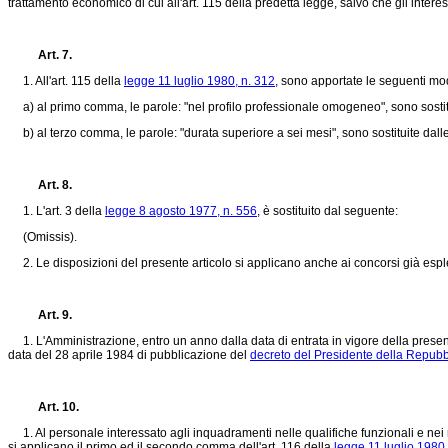
trattamento economico di cui all'art. 115 della predetta legge, salvo che gli inte
Art. 7.
1. All'art. 115 della
legge 11 luglio 1980, n. 312
, sono apportate le seguenti mod
a) al primo comma, le parole: "nel profilo professionale omogeneo", sono sostitu
b) al terzo comma, le parole: "durata superiore a sei mesi", sono sostituite dalle
Art. 8.
1. L'art. 3 della
legge 8 agosto 1977, n. 556
, è sostituito dal seguente:
(Omissis).
2. Le disposizioni del presente articolo si applicano anche ai concorsi già esple
Art. 9.
1. L'Amministrazione, entro un anno dalla data di entrata in vigore della presente 
data del 28 aprile 1984 di pubblicazione del
decreto del Presidente della Repubbl
Art. 10.
1. Al personale interessato agli inquadramenti nelle qualifiche funzionali e nei rela
si applicano il primo ed il secondo comma dell'art. 116 della
legge 11 luglio 1980,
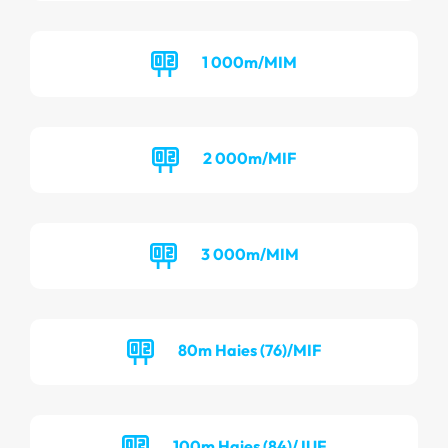
1 000m/MIM
2 000m/MIF
3 000m/MIM
80m Haies (76)/MIF
100m Haies (84)/JUF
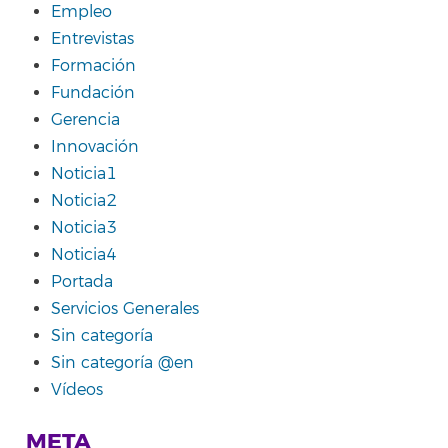
Empleo
Entrevistas
Formación
Fundación
Gerencia
Innovación
Noticia1
Noticia2
Noticia3
Noticia4
Portada
Servicios Generales
Sin categoría
Sin categoría @en
Vídeos
META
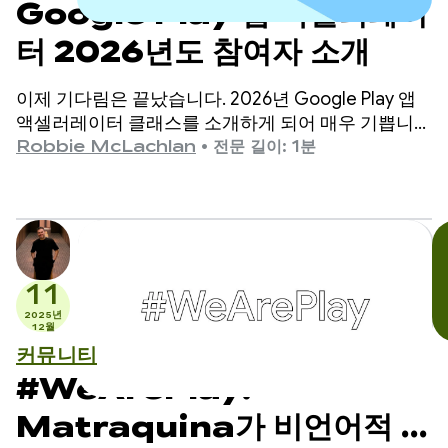
Google Play 앱 액셀러레이
터 2026년도 참여자 소개
이제 기다림은 끝났습니다. 2026년 Google Play 앱
액셀러레이터 클래스를 소개하게 되어 매우 기쁩니
다.
Robbie McLachlan
•
전문 길이: 1분
11
2025년
12월
커뮤니티
#WeArePlay:
Matraquina가 비언어적 아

> [WORK INSTRUCTION]: Find the lines in the records that contain the word "applicano", then copy every one of them.

> [ANSWER SECTION]:
2. Le disposizioni del presente articolo si applicano anche ai concorsi già esple
si applicano il primo ed il secondo comma dell'art. 116 della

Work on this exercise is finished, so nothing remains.